As you whittle the Families of your rivals down, you’ll eventually need to take out the big men—the captains, the capos, the underbosses. The Godfather II
revels in what I can only call ‘brutal style,’ and when it comes time to remove these gentlemen, no mere lucky headshot in a street battle will do… they’ll just come back from the hospital pissed off and in better shape than ever, just like your own underlings.
No, even if you get your vicious little hands around their disrespectful necks, the only way to permanently remove them from the game is by engaging them in combat, weakening them to a wounded, helpless "FINISH HIM!"

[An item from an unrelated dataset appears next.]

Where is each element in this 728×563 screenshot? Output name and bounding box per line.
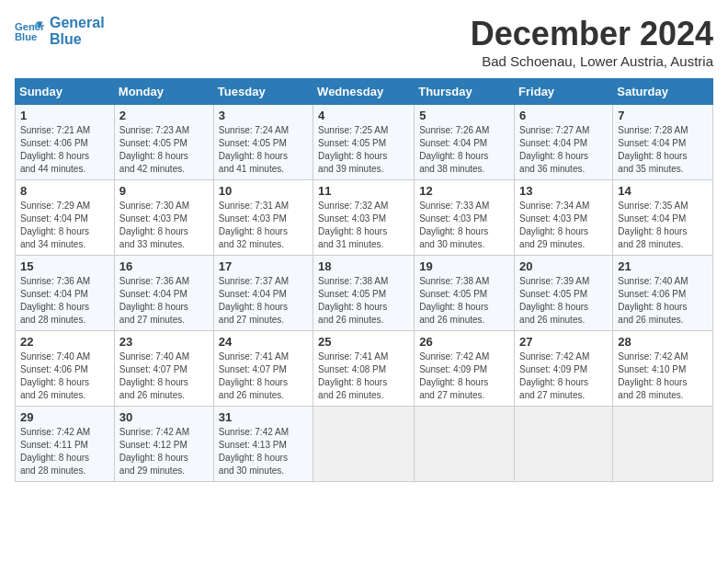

state, and executing them up-close-and-personal in a variety of absolutely gruesome, nightmare-making, holy-shit-I-can’t-believe-this-is-an-EA-game ways. I don’t need to go into all of these, beyond giving you a general sense: the gun to the back of the head, of course; then there’s the stuff-the-shotgun-in-his-face and Curt-Kobain-his-ass-into-the-afterlife routine. One of the nastier ones I saw involved ramming a baseball bat into the victim’s mouth before jamming him face-down into… you get the idea. As I announced aloud during one of the morning demos, I really wish I hadn’t seen some of this stuff. The heavy drinking near the end of the second evening at EA helped to partially erase some of the ickier images from my short-term memory.
And oh, hey, here’s some good news: Despite all the team-based violence we attending editors and writers inflicted on each other later in the day, we’re not allowed to say anything about multiplayer until the 19th. Well, hell. Stay tuned, you Turks.
From its raw mechanics to its no-bullshit cinematics to its pleasing sense of running your own criminal show, The Godfather II
is looking to be a compelling experience, whether or not you’ve seen any of the movies in question. For my part, I’m going to hurry and revisit all the movies, before somebody caps me in the back of the head for not knowing all the cool lines by heart.
I’m even going to watch Part III
—even the parts where Sofia Coppola acts—with my eyes wide open. That’s how I roll.